If a Christian college survives, it faces a second temptation. Colleges are driven by ambition to achieve ever greater prominence. They move beyond the narrow circle of their denominations to gain a regional reputation, and then, they set their sights on national prominence. How does a college gain national prominence? Of course, a college can become well known for its winning athletic teams or its beautiful campus. But I am speaking about its academic ranking. Many factors contribute to academic standing, but one stands out as essential: the academic accomplishments of its faculty. Colleges ambitious to climb the rankings ladder must recruit highly trained, talented faculty and provide them with time and resources to conduct research that gets noticed nationally and internationally. Accomplishing this goal requires a change of priorities. (1) Academic potential becomes the number one qualification for faculty recruitment and retention. A college with national ambitions cannot hire and tenure Christian teachers if they are mediocre researchers. (2) It requires lots of money. Nationally ranked colleges and universities must build huge endowments to support reduced teaching loads and research. Seeking grants from government agencies and industry becomes part of faculty job descriptions. (3) The research faculty members produce must be impressive to the national and international community of scholars working the same fields.


If anyone is ashamed of me and my words in this adulterous and sinful generation, the Son of Man will be ashamed of them when he comes in his Father’s glory with the holy angels (Mark 8:38)

These academic changes will produce a dramatic transformation in college culture. The outstanding faculty will demand the freedoms and privileges enjoyed by their colleagues at “peer” and “aspirational” universities: virtually unlimited academic freedom, near unconditional tenure, and complete control over the curriculum. Having been recruited and tenured for their research prowess, they do not devote their primary loyalty to the Christian mission of the college but to their disciplines and their peers in the academy. Hence they find themselves embarrassed by remnants of the old Christian college culture that still remain, which, when measured by the ethos of the national academic culture, appear quaint and unenlightened.

The Kingdoms of the World

Again, the devil took him to a very high mountain and showed him all the kingdoms of the world and their splendor.  “All this I will give you,” he said, “if you will bow down and worship me.”

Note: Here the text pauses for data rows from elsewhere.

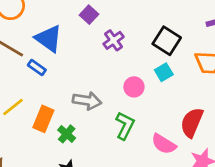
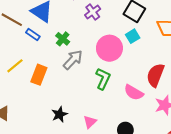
pink circle: (134, 87) -> (109, 48), size x1.6
gray arrow: (87, 101) -> (73, 60), turned -55
green cross: (67, 134) -> (63, 39), moved

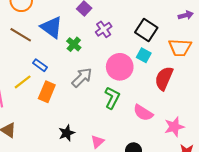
blue rectangle: (33, 35) -> (40, 65), moved
cyan square: (133, 36) -> (144, 55), turned -32
green cross: (63, 39) -> (74, 44), moved
red semicircle: (155, 75) -> (164, 78), moved

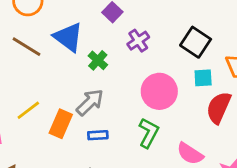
cyan square: (144, 55) -> (203, 78), moved, turned -32
blue rectangle: (40, 65) -> (98, 135), moved, turned -40
gray arrow: (82, 77) -> (90, 102), moved

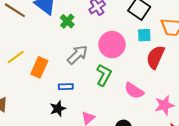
gray arrow: (90, 102) -> (77, 55), moved
blue rectangle: (98, 135) -> (66, 87), moved

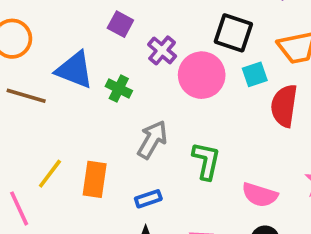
pink circle: (112, 45) -> (202, 75), moved
pink semicircle: (134, 91) -> (260, 195), moved

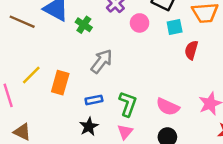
pink circle: (202, 75) -> (140, 23), size x0.6
red semicircle: (284, 106) -> (191, 50), size x0.7
green L-shape: (206, 161) -> (128, 104), moved

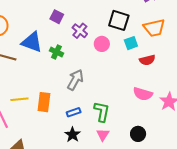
red semicircle: (191, 50) -> (147, 60), turned -112
yellow line: (31, 75) -> (19, 99), turned 48
pink semicircle: (168, 107) -> (143, 94), moved

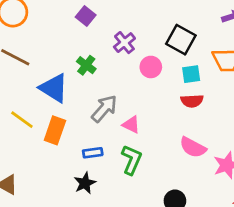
purple square: (57, 17) -> (86, 16), moved
blue triangle: (32, 42) -> (54, 88), moved
red semicircle: (147, 60) -> (192, 101), moved
yellow line: (19, 99) -> (22, 120), turned 30
pink triangle: (103, 135) -> (131, 125), moved, turned -48

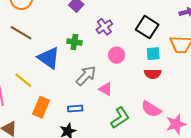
green cross: (86, 65) -> (74, 42), turned -32
pink circle: (151, 67) -> (117, 55), moved
orange rectangle: (55, 130) -> (41, 107), moved
green L-shape: (132, 160) -> (120, 118), moved, turned 30

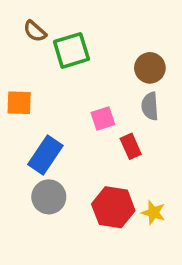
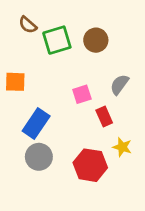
brown circle: (150, 68) -> (96, 40), moved
gray semicircle: (150, 106) -> (119, 85), turned 40
yellow star: (153, 213) -> (122, 147), moved

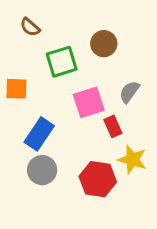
green square: (57, 40) -> (62, 62), moved
pink square: (82, 94) -> (89, 102), size x1.5
yellow star: (122, 147) -> (132, 160), size x1.4

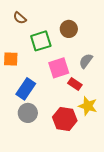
red rectangle: (113, 126) -> (75, 84), turned -32

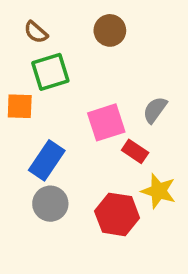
brown circle: (69, 29) -> (110, 30), moved
green square: (41, 41) -> (50, 72), moved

Jesus said to him, “Away from me, Satan! For it is written: ‘Worship the Lord your God, and serve him only’” (Matt 4:8-10).

The college’s new national profile will expose it to scrutiny by the dominant academic culture. Gradually, social pressure from without and from within will force it step by step to conform to the national culture. What began as a protest and an alternative to secular academia becomes celebration and assimilation to that culture. Politics replaces faith, social activism displaces evangelism, and self-expression crowds out moral conscientiousness. The college has gained the world but lost its soul. A poor bargain indeed!

Series Ends. Although there is more to say, this post concludes the four-part series on “open letters” to higher education. I will probably feel the need to revisit the topic, since I have spent all my adult life studying or teaching in colleges and universities.